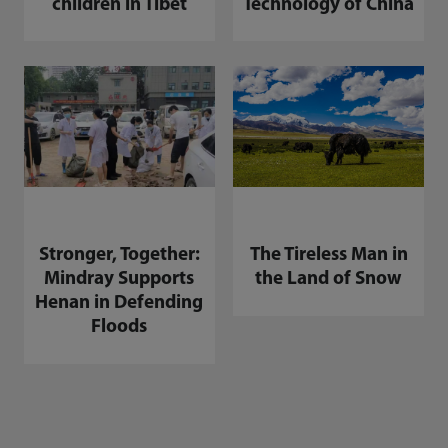
children in Tibet
Technology of China
Stronger, Together:
The Tireless Man in
Mindray Supports
the Land of Snow
Henan in Defending
Floods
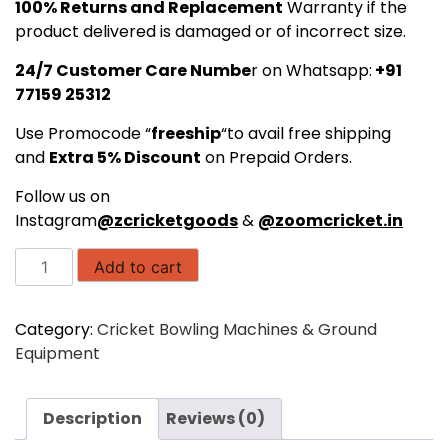
₹76,999.00.
₹68,999.00.
100% Returns and Replacement
Warranty if the
product delivered is damaged or of incorrect size.
24/7 Customer Care Numbe
r on Whatsapp:
+91
77159 25312
Use Promocode “
freeship
“to avail free shipping
and
Extra 5% Discount
on Prepaid Orders.
Follow us on
Instagram
@zcricketgoods
&
@zoomcricket.in
Freebowler
Add to cart
Superthrower
Automated
Category:
Cricket Bowling Machines & Ground
Pro
Equipment
FS2
PRO
PLUS
Description
Reviews (0)
Arm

***

PROMPT —
Write out all the entries precisely as given, omitting each image.

SOLUTION TO THIS TASK —
children in Tibet
Technology of China
Stronger, Together:
The Tireless Man in
Mindray Supports
the Land of Snow
Henan in Defending
Floods
₹76,999.00.
₹68,999.00.
100% Returns and Replacement
Warranty if the
product delivered is damaged or of incorrect size.
24/7 Customer Care Numbe
r on Whatsapp:
+91
77159 25312
Use Promocode “
freeship
“to avail free shipping
and
Extra 5% Discount
on Prepaid Orders.
Follow us on
Instagram
@zcricketgoods
&
@zoomcricket.in
Freebowler
Add to cart
Superthrower
Automated
Category:
Cricket Bowling Machines & Ground
Pro
Equipment
FS2
PRO
PLUS
Description
Reviews (0)
Arm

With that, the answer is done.